Un fax vale come notifica ai sensi del CCAG Travaux?

Può valere come notifica se il contratto (capitolato speciale o CCAG applicabile) prevede questa modalità e se consente di datare con certezza la ricezione. Il CCAG-Travaux 2021 privilegia la via elettronica tramite il profilo di committente o una casella di posta concordata. In pratica, inviate via fax per la rapidità e confermate con raccomandata con ricevuta di ritorno.

Come rispondere a una stazione appaltante che comunica solo un numero di fax?

Usate un servizio di fax online: inviate un PDF dalla vostra postazione, ricevete il rapporto di trasmissione via e-mail e lo archiviate nel fascicolo dell'appalto. Il modulo di invio non richiede alcuna apparecchiatura.

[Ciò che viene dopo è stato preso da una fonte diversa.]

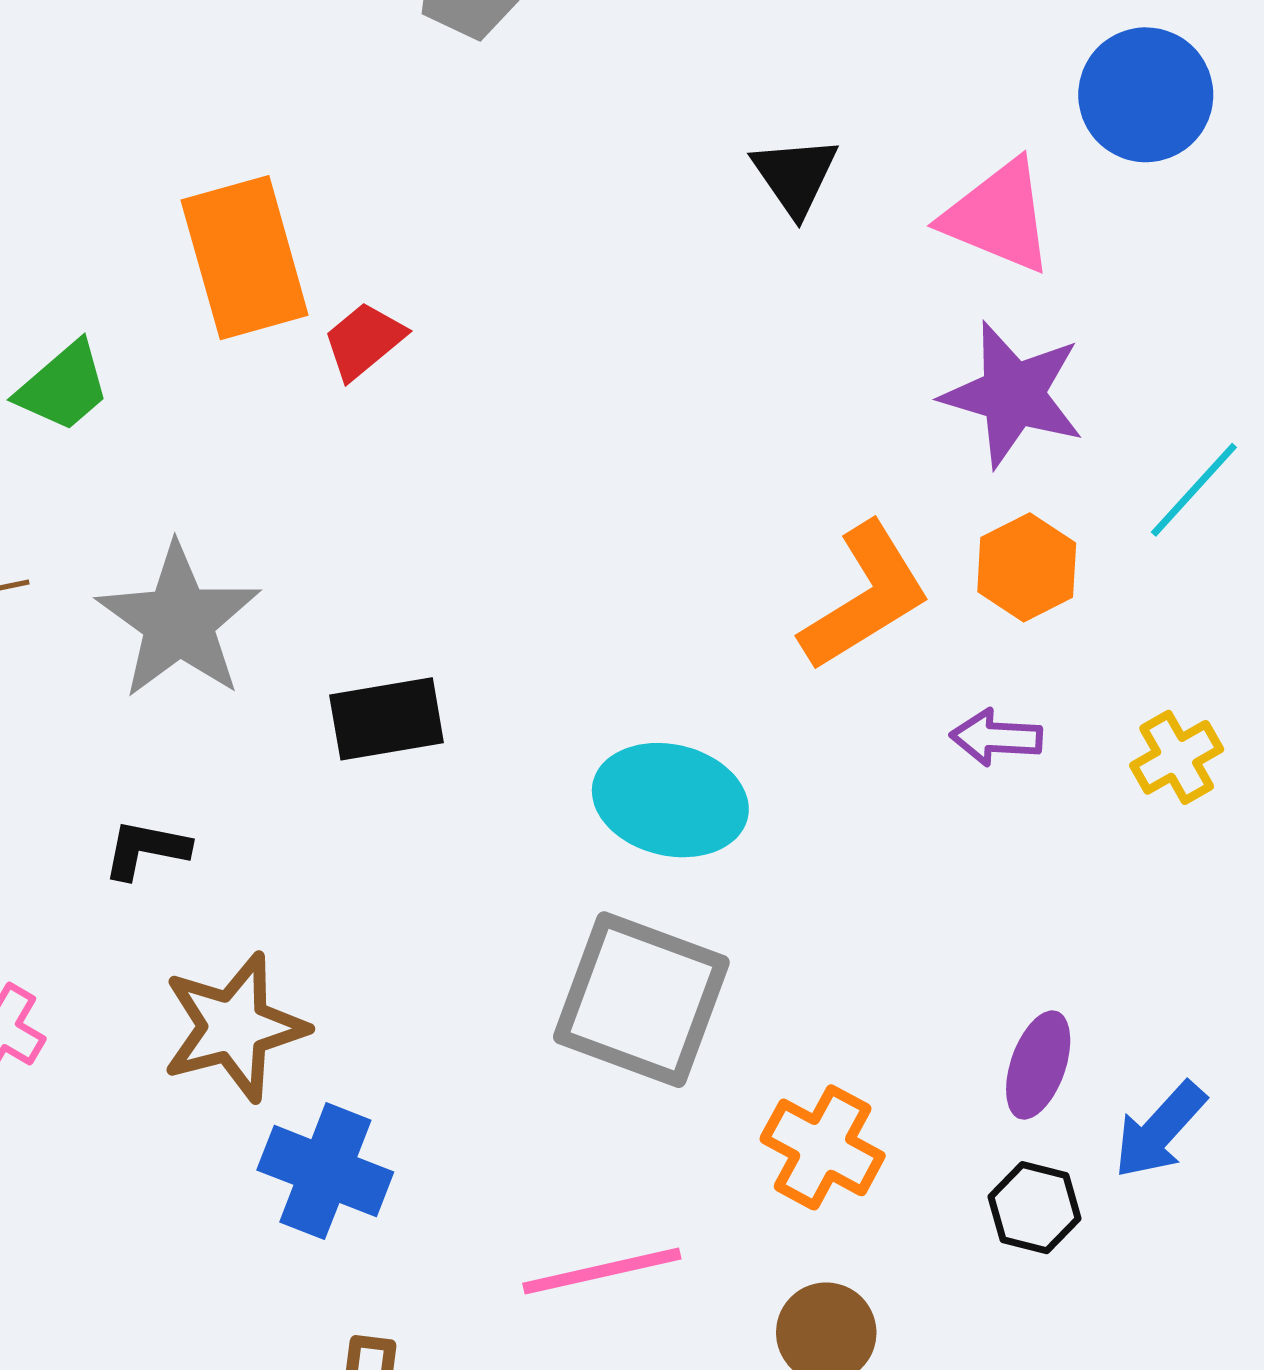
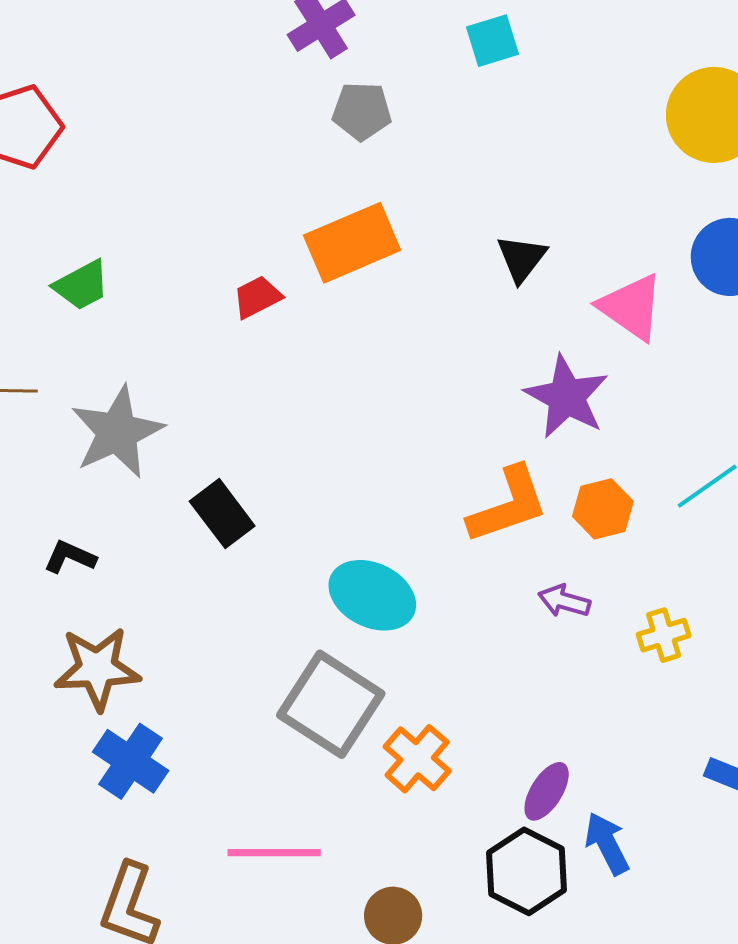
orange rectangle: (245, 258) -> (352, 243), moved, turned 70
purple star: (1013, 394) -> (567, 397), moved
black rectangle: (387, 719) -> (222, 514), turned 50
blue arrow: (1160, 1130) -> (607, 843), turned 98
orange cross: (823, 1147) -> (417, 759), moved
black hexagon: (1034, 1208) -> (527, 871), size x1.6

Per la ricezione, una casella dedicata all'ufficio acquisti evita la dispersione: si veda la nostra guida ricevere un fax via e-mail.

Bisogna conservare i fax inviati a un'amministrazione?

Sì. Conservate insieme il PDF trasmesso e il rapporto di trasmissione, denominati con il numero di appalto e la data. In caso di contenzioso, ad avere valore è la coppia documento + prova di invio, non l'uno senza l'altro.

Cosa fare se il mio telefax non funziona più dopo il passaggio alla fibra?

È il sintomo classico del passaggio al VoIP. Piuttosto che investire in un adattatore ATA e in configurazioni azzardate, trasferite il numero verso un servizio online. L'apparecchio può poi essere avviato al riciclo nella filiera RAEE.


Da ricordare

  • Candidatura e offerta sopra i 40.000 € IVA esclusa: profilo di committente obbligatorio. Un fax è irregolare, senza eccezioni tacite.
  • Sotto soglia e durante l'esecuzione, la telecopia resta un canale ammesso quando il contratto lo prevede — e spesso l'unico che alcuni uffici accettano.
  • Il rapporto di trasmissione prova l'inoltro, non la lettura: raddoppiate con una raccomandata non appena decorre un termine di decadenza.
  • Il telefax fisico è condannato dalla chiusura della rete in rame: tenete il numero, abbandonate la macchina.
  • Digitalizzate con cura e archiviate sistematicamente: un fascicolo di gara si conserva da cinque a dieci anni, rapporti di trasmissione compresi.

Fonti e riferimenti utili: code de la commande publique (articoli L. 2132-2 e R. 2132-7 e seguenti), CCAG Travaux 2021 (decreto del 30 marzo 2021), schede tecniche della Direction des affaires juridiques del Ministero dell'Economia sulla dematerializzazione degli appalti pubblici, raccomandazioni della CNIL sulla sicurezza dei dati e calendario di chiusura della rete in rame pubblicato dall'Arcep.